Editor's note: This article originally appeared in the September 18, 2018 edition of The Caucus.
In examining the expenses of the state’s three row officers, The Caucus came across an unusual one. Josh Shapiro, the attorney general, charged taxpayers $1.69 for a cup of coffee when he visited Williamsport last year on state business.
He didn’t keep his receipt, so he could not claim the reimbursement — that is, not without directing his executive scheduler to prepare a notarized statement attesting that Shapiro had, in fact, purchased the coffee.

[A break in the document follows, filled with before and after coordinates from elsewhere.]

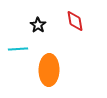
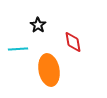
red diamond: moved 2 px left, 21 px down
orange ellipse: rotated 12 degrees counterclockwise
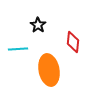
red diamond: rotated 15 degrees clockwise
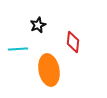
black star: rotated 14 degrees clockwise
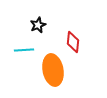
cyan line: moved 6 px right, 1 px down
orange ellipse: moved 4 px right
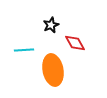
black star: moved 13 px right
red diamond: moved 2 px right, 1 px down; rotated 35 degrees counterclockwise
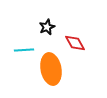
black star: moved 4 px left, 2 px down
orange ellipse: moved 2 px left, 1 px up
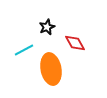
cyan line: rotated 24 degrees counterclockwise
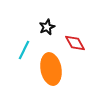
cyan line: rotated 36 degrees counterclockwise
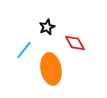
cyan line: rotated 12 degrees clockwise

Shapiro was merely following office policy for documenting a missing receipt with a notarized statement, said his spokesman. Critics suggest Shapiro could have eaten the $1.69 rather than charge the taxpayers. “The optics are awful,” said Charlie Gerow, a Republican political and communications consultant. Gerow said small expenses of a few dollars are items people typically cover themselves rather than charge to their employer.
“I think it’s a problem when you’re asking the taxpayers to pick up a cup of coffee,” Gerow said.
But G. Terry Madonna, a political science professor at Franklin & Marshall College in Lancaster, dismissed the coffee purchase as insignificant. Madonna said he believes Shapiro quite appropriately is “creating a paper trail for everything he does. I think it’s absolutely essential.”